● **PROVIDED RECORDS**
....
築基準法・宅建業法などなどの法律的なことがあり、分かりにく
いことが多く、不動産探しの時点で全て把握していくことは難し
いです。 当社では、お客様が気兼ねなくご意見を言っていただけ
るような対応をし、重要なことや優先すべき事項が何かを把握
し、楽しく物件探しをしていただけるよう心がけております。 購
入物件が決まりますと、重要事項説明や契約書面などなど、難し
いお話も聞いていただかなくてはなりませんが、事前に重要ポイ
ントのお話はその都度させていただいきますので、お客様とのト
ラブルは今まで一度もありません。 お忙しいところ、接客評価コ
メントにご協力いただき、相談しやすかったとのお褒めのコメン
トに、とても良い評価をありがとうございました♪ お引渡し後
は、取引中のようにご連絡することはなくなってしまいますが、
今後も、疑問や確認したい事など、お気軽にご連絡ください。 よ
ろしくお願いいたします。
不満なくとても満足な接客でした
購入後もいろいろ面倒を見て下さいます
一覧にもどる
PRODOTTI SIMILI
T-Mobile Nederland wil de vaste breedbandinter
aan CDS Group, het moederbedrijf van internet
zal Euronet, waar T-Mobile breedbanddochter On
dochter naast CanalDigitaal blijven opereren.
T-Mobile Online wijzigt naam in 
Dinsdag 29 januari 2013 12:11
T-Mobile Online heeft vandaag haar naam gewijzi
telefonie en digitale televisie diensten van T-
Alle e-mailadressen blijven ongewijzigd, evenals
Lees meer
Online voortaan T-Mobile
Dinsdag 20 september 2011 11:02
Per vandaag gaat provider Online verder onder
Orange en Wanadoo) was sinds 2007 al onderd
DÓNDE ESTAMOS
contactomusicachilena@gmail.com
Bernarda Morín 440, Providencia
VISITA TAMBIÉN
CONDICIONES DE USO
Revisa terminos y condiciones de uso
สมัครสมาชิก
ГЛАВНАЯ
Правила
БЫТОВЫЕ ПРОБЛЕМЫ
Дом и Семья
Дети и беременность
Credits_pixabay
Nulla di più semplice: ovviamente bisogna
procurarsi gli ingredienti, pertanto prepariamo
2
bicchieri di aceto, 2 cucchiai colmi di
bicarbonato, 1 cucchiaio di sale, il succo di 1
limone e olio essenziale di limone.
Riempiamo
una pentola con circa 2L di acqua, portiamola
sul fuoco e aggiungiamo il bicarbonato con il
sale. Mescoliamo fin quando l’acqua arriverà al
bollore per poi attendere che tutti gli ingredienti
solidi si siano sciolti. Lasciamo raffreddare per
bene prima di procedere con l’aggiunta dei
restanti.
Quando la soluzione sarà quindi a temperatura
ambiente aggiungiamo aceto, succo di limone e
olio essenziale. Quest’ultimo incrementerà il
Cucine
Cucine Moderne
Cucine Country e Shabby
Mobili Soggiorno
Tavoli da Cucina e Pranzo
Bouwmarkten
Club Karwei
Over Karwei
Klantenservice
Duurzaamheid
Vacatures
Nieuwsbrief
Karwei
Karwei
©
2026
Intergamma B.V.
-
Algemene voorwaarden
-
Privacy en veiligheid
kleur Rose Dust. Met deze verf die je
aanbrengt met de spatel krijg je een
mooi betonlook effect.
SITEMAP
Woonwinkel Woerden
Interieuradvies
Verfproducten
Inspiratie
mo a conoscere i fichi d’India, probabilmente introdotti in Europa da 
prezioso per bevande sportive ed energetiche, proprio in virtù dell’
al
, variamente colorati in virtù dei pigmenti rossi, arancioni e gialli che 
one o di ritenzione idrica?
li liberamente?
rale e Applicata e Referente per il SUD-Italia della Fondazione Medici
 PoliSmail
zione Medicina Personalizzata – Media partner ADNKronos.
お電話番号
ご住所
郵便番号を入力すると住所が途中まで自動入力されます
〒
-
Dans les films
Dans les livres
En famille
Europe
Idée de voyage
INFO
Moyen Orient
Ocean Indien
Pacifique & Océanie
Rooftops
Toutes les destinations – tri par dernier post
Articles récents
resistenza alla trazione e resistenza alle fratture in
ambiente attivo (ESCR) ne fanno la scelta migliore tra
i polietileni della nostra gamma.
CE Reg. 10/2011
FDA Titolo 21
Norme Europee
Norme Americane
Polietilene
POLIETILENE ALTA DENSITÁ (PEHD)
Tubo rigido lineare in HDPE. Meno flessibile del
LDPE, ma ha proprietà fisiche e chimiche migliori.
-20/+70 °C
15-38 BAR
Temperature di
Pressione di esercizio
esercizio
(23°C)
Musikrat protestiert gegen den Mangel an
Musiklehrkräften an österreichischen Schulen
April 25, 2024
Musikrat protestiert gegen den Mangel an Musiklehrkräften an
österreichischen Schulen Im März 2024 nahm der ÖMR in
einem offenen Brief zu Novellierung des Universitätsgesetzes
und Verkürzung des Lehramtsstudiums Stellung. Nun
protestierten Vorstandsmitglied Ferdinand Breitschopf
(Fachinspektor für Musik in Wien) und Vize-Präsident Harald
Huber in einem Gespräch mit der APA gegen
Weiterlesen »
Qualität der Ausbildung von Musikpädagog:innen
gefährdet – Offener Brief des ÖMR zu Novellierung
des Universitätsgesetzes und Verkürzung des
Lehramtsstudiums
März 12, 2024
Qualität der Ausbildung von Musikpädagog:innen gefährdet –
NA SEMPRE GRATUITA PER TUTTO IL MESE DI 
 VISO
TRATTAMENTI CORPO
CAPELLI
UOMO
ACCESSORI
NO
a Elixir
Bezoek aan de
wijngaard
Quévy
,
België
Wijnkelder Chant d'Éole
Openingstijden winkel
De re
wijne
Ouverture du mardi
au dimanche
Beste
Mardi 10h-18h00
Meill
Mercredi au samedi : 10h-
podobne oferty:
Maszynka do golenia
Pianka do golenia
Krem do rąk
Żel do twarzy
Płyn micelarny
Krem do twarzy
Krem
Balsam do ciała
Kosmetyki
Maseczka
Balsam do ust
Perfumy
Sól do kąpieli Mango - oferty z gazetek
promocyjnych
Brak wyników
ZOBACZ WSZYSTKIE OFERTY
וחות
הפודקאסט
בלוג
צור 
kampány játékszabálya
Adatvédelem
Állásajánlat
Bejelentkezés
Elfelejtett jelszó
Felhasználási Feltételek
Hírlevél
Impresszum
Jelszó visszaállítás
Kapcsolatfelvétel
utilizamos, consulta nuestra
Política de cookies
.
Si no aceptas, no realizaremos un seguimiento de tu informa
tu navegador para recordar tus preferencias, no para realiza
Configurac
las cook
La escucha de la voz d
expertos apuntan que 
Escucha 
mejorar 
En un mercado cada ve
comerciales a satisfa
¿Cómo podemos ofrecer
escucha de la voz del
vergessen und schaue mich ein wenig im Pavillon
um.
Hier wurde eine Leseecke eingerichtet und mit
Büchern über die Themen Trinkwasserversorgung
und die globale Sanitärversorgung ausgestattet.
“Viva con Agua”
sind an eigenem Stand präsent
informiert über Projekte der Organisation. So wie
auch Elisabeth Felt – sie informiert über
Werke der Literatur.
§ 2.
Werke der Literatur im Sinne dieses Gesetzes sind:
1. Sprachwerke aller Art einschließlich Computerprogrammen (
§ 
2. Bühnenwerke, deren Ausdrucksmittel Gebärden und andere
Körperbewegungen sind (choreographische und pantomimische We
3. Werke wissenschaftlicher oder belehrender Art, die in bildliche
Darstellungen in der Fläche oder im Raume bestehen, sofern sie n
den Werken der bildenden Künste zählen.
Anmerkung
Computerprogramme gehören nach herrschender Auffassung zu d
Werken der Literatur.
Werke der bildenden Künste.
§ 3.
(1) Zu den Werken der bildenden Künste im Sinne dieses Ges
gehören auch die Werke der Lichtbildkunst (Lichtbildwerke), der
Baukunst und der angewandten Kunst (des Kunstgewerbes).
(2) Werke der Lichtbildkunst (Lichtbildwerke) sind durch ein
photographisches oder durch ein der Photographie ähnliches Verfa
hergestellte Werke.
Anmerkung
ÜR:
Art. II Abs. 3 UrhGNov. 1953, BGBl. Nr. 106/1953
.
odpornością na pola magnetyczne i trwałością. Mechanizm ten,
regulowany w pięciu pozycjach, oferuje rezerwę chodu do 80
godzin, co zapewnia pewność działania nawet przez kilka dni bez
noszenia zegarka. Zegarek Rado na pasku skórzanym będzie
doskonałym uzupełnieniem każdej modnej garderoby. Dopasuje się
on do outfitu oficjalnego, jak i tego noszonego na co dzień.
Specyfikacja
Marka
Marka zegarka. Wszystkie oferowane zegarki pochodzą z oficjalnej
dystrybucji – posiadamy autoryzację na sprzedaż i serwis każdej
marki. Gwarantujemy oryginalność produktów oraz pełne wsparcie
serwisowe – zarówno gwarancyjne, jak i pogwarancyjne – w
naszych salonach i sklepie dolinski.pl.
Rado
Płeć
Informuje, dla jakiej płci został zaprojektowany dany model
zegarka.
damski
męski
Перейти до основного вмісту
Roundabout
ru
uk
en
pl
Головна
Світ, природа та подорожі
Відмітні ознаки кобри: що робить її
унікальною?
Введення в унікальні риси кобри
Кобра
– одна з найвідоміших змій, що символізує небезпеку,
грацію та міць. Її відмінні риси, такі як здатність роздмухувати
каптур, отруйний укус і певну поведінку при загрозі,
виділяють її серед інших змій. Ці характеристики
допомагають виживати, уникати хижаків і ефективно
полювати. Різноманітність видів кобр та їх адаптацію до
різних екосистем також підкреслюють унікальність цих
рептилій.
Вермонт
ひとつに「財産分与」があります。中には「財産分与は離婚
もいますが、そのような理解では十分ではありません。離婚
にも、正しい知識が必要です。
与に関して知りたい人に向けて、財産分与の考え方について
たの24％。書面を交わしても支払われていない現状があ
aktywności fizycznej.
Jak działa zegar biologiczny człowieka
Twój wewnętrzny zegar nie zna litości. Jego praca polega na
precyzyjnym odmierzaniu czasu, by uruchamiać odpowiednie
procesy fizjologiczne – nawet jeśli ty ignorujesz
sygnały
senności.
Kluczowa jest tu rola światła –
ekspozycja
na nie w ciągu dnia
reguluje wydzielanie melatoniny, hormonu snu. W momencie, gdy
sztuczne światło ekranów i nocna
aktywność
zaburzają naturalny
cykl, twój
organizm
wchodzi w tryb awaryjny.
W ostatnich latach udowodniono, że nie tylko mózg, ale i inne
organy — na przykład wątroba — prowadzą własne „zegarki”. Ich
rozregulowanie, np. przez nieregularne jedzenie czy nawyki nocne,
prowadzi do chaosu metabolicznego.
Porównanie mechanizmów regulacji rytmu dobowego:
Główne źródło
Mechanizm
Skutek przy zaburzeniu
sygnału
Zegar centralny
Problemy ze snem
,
....
Exactly the lines above from the one with "olio essenziale. Quest’ultimo incrementerà il" to the one with "Articles récents", both included, are to be quoted; leave the rest out.

● **YOUR RESPONSE**
olio essenziale. Quest’ultimo incrementerà il
Cucine
Cucine Moderne
Cucine Country e Shabby
Mobili Soggiorno
Tavoli da Cucina e Pranzo
Bouwmarkten
Club Karwei
Over Karwei
Klantenservice
Duurzaamheid
Vacatures
Nieuwsbrief
Karwei
Karwei
©
2026
Intergamma B.V.
-
Algemene voorwaarden
-
Privacy en veiligheid
kleur Rose Dust. Met deze verf die je
aanbrengt met de spatel krijg je een
mooi betonlook effect.
SITEMAP
Woonwinkel Woerden
Interieuradvies
Verfproducten
Inspiratie
mo a conoscere i fichi d’India, probabilmente introdotti in Europa da 
prezioso per bevande sportive ed energetiche, proprio in virtù dell’
al
, variamente colorati in virtù dei pigmenti rossi, arancioni e gialli che 
one o di ritenzione idrica?
li liberamente?
rale e Applicata e Referente per il SUD-Italia della Fondazione Medici
 PoliSmail
zione Medicina Personalizzata – Media partner ADNKronos.
お電話番号
ご住所
郵便番号を入力すると住所が途中まで自動入力されます
〒
-
Dans les films
Dans les livres
En famille
Europe
Idée de voyage
INFO
Moyen Orient
Ocean Indien
Pacifique & Océanie
Rooftops
Toutes les destinations – tri par dernier post
Articles récents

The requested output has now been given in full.